New members of NA and AA groups are highly emotionally vulnerable. Because of their vulnerability, 13th steppers can easily abuse the trust they place in more senior members. Substance use recovery groups can sometimes draw predators for this reason.

Because these groups are open to the public, they can make attractive targets for sociopaths. Sociopaths are skilled in manipulating people for personal gain. They tend to go after vulnerable people, making those with substance use or mental health issues easy prey. 

Ted Bundy worked for the Seattle Suicide Hotline Crisis Center for several years. 

The 13th stepper is usually, but not always, an addict. Sexual predators are known to falsely pose as addicts and join groups to instigate sexual relationships. 

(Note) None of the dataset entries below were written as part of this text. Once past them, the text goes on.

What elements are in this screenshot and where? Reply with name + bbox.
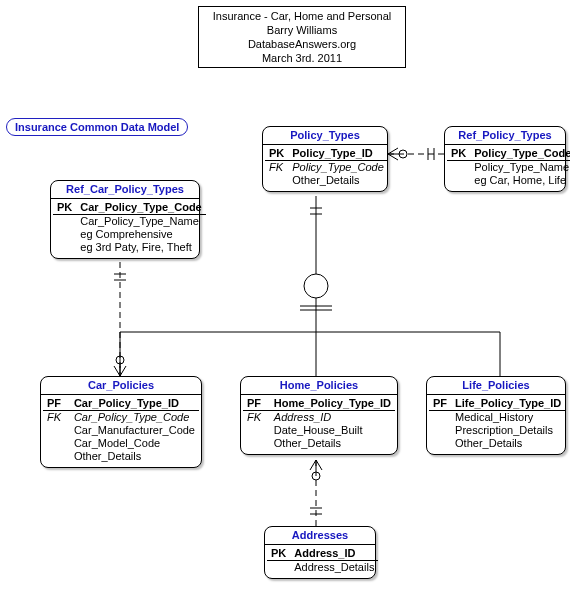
entity-header: Ref_Policy_Types: [445, 127, 565, 145]
title-line-1: Insurance - Car, Home and Personal: [207, 9, 397, 23]
connector-layer: [0, 0, 570, 598]
entity-header: Car_Policies: [41, 377, 201, 395]
svg-line-2: [388, 154, 398, 160]
svg-line-1: [388, 148, 398, 154]
entity-home-policies: Home_Policies PFHome_Policy_Type_ID FKAd…: [240, 376, 398, 455]
title-line-2: Barry Williams: [207, 23, 397, 37]
entity-ref-policy-types: Ref_Policy_Types PKPolicy_Type_Code Poli…: [444, 126, 566, 192]
svg-line-21: [114, 366, 120, 376]
entity-attributes: PKPolicy_Type_ID FKPolicy_Type_Code Othe…: [265, 147, 388, 187]
title-line-3: DatabaseAnswers.org: [207, 37, 397, 51]
svg-point-24: [116, 356, 124, 364]
entity-car-policies: Car_Policies PFCar_Policy_Type_ID FKCar_…: [40, 376, 202, 468]
title-line-4: March 3rd. 2011: [207, 51, 397, 65]
entity-ref-car-policy-types: Ref_Car_Policy_Types PKCar_Policy_Type_C…: [50, 180, 200, 259]
entity-attributes: PKAddress_ID Address_Details: [267, 547, 378, 574]
entity-attributes: PFHome_Policy_Type_ID FKAddress_ID Date_…: [243, 397, 395, 450]
entity-attributes: PKPolicy_Type_Code Policy_Type_Name eg C…: [447, 147, 570, 187]
svg-point-4: [399, 150, 407, 158]
diagram-title-box: Insurance - Car, Home and Personal Barry…: [198, 6, 406, 68]
entity-addresses: Addresses PKAddress_ID Address_Details: [264, 526, 376, 579]
entity-header: Home_Policies: [241, 377, 397, 395]
svg-line-26: [310, 460, 316, 470]
entity-header: Life_Policies: [427, 377, 565, 395]
er-diagram-canvas: Insurance - Car, Home and Personal Barry…: [0, 0, 570, 598]
svg-line-22: [120, 366, 126, 376]
entity-attributes: PKCar_Policy_Type_Code Car_Policy_Type_N…: [53, 201, 206, 254]
svg-point-29: [312, 472, 320, 480]
entity-attributes: PFLife_Policy_Type_ID Medical_History Pr…: [429, 397, 565, 450]
svg-line-27: [316, 460, 322, 470]
svg-point-10: [304, 274, 328, 298]
entity-header: Addresses: [265, 527, 375, 545]
entity-life-policies: Life_Policies PFLife_Policy_Type_ID Medi…: [426, 376, 566, 455]
entity-header: Policy_Types: [263, 127, 387, 145]
model-title: Insurance Common Data Model: [6, 118, 188, 136]
entity-policy-types: Policy_Types PKPolicy_Type_ID FKPolicy_T…: [262, 126, 388, 192]
entity-attributes: PFCar_Policy_Type_ID FKCar_Policy_Type_C…: [43, 397, 199, 463]
entity-header: Ref_Car_Policy_Types: [51, 181, 199, 199]
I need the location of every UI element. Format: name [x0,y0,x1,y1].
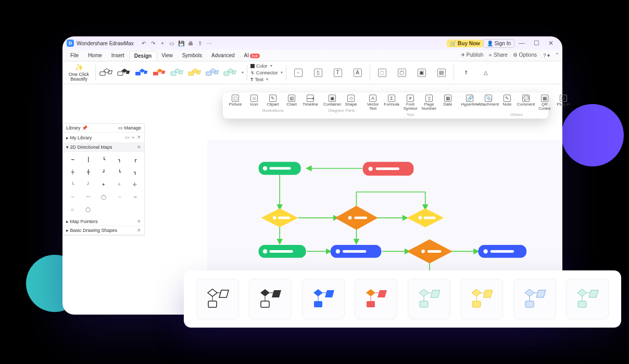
shape-curve-1[interactable]: ╰ [65,179,80,190]
bg-button[interactable]: ▢ [393,69,411,77]
buy-now-button[interactable]: 🛒Buy Now [447,40,483,47]
save-button[interactable]: 💾 [177,38,186,48]
color-dropdown[interactable]: Color▾ [250,63,283,69]
shape-corner-2[interactable]: ┓ [112,154,127,165]
shape-dashes[interactable]: ┈ [112,191,127,203]
shape-circle-big[interactable]: ◯ [81,204,95,215]
collapse-ribbon-button[interactable]: ⌃ [555,52,559,59]
insert-picture-button[interactable]: ▢Picture [226,95,245,107]
theme-preset-4[interactable] [152,67,168,79]
insert-chart-button[interactable]: ▥Chart [282,95,301,107]
theme-preset-2[interactable] [117,67,132,79]
footer-button[interactable]: ▤ [433,69,450,77]
shape-dot[interactable]: ○ [65,204,80,215]
shape-cross-1[interactable]: ┿ [65,166,80,178]
insert-date-button[interactable]: ▦Date [438,95,457,111]
options-button[interactable]: ⚙ Options [513,52,537,59]
print-button[interactable]: 🖶 [186,38,195,48]
theme-preset-5[interactable] [170,67,185,79]
menu-symbols[interactable]: Symbols [178,51,207,60]
shape-corner-3[interactable]: ┏ [128,154,142,165]
page-font-button[interactable]: A [349,69,367,77]
insert-hyperlink-button[interactable]: 🔗Hyperlink [460,95,479,111]
preset-card-5[interactable] [408,279,450,319]
help-button[interactable]: ？▾ [542,52,550,59]
page-layout-button[interactable]: ▯ [309,69,327,77]
menu-advanced[interactable]: Advanced [207,51,239,60]
library-mylib-row[interactable]: ▸ My Library ▭ ＋ ✕ [63,133,144,143]
library-manage-button[interactable]: ▭ Manage [118,125,141,131]
shape-corner-1[interactable]: ┗ [96,154,111,165]
theme-preset-3[interactable] [134,67,150,79]
window-minimize-button[interactable]: — [514,40,529,47]
header-button[interactable]: ▣ [413,69,431,77]
signin-button[interactable]: 👤Sign In [483,39,514,48]
window-maximize-button[interactable]: ☐ [529,40,544,47]
shape-dashes-2[interactable]: ┉ [128,191,142,203]
theme-preset-1[interactable] [99,67,115,79]
warning-style-button[interactable]: △ [477,69,495,77]
shape-wave[interactable]: 〰 [81,191,95,203]
menu-file[interactable]: File [66,51,83,60]
menu-design[interactable]: Design [129,51,157,61]
redo-button[interactable]: ↷ [148,38,158,48]
shape-star-2[interactable]: ✧ [112,179,127,190]
text-dropdown[interactable]: TText▾ [250,76,283,83]
insert-note-button[interactable]: ✎Note [498,95,517,111]
shape-curve-2[interactable]: ╯ [81,179,95,190]
page-bg-button[interactable]: ▫ [290,69,307,77]
preset-card-6[interactable] [460,279,503,319]
preset-card-2[interactable] [249,279,292,319]
shape-star-3[interactable]: ✢ [128,179,142,190]
insert-timeline-button[interactable]: ⟶Timeline [301,95,320,107]
shape-line-h[interactable]: ━ [65,154,80,165]
library-section-basic[interactable]: ▸ Basic Drawing Shapes ✕ [63,226,144,235]
shape-l-1[interactable]: ┛ [96,166,111,178]
shape-dash[interactable]: ┄ [65,191,80,203]
window-close-button[interactable]: ✕ [544,40,558,47]
preset-card-1[interactable] [196,279,239,319]
theme-preset-7[interactable] [205,67,221,79]
shape-cross-2[interactable]: ╋ [81,166,95,178]
insert-fontsymbol-button[interactable]: #Font Symbol [401,95,420,111]
library-section-2d[interactable]: ▾ 2D Directional Maps ✕ [63,143,144,152]
menu-ai[interactable]: AIhot [240,51,265,60]
insert-shape-button[interactable]: ◇Shape [342,95,360,107]
insert-pagenum-button[interactable]: ▯Page Number [420,95,438,111]
shape-circle-1[interactable]: ◯ [96,191,111,203]
insert-attach-button[interactable]: 📎Attachment [479,95,498,111]
preset-card-4[interactable] [355,279,397,319]
pin-icon[interactable]: 📌 [82,125,87,131]
connector-dropdown[interactable]: ↯Connector▾ [250,70,283,76]
theme-preset-8[interactable] [223,67,238,79]
shape-l-2[interactable]: ┗ [112,166,127,178]
publish-button[interactable]: ✈ Publish [461,52,484,59]
insert-icon-button[interactable]: ☺Icon [245,95,263,107]
shape-l-3[interactable]: ┓ [128,166,142,178]
watermark-button[interactable]: ◌ [373,69,391,77]
shape-star-1[interactable]: ✦ [96,179,111,190]
preset-card-3[interactable] [302,279,345,319]
menu-insert[interactable]: Insert [107,51,129,60]
undo-button[interactable]: ↶ [139,38,148,48]
theme-preset-6[interactable] [187,67,203,79]
insert-clipart-button[interactable]: ✎Clipart [263,95,282,107]
new-button[interactable]: ＋ [158,38,167,48]
more-button[interactable]: ⋯ [205,38,214,48]
insert-vtext-button[interactable]: AVector Text [363,95,382,111]
page-text-button[interactable]: T [329,69,347,77]
library-section-map[interactable]: ▸ Map Pointers ✕ [63,217,144,226]
one-click-beautify-button[interactable]: ✨ One Click Beautify [66,63,92,82]
insert-qr-button[interactable]: ▩QR Codes [535,95,554,111]
insert-comment-button[interactable]: 💬Comment [517,95,535,111]
menu-view[interactable]: View [157,51,178,60]
theme-more-button[interactable]: ▾ [242,70,244,75]
arrow-style-button[interactable]: ⇑ [457,69,475,77]
preset-card-8[interactable] [566,279,609,319]
export-button[interactable]: ⇪ [195,38,205,48]
menu-home[interactable]: Home [83,51,107,60]
insert-container-button[interactable]: ▣Container [323,95,342,107]
preset-card-7[interactable] [513,279,556,319]
insert-plugin-button[interactable]: ⊞Plug-in [554,95,573,111]
insert-formula-button[interactable]: ΣFormula [382,95,401,111]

13th step relationships have been reported to involve sexual assaults.1 Results can sometimes be tragic.5

Here are some other dangers of 13th stepping:

  • The relationships tend to be short-lived. When they end, new members are at risk of relapse to cope with the emotional pain.
  • It undermines the atmosphere of mutual trust that groups like AA and NA work hard to build.
  • It damages the reputation of NA and AA groups, driving away people who need addiction treatment. 
  • Early sobriety requires a stable personal life for the person in recovery. 13th step relationships distract new members from focusing on working the program.

Signs of a 13th Stepper

A person at risk of 13th stepping tends to have an addictive personality. 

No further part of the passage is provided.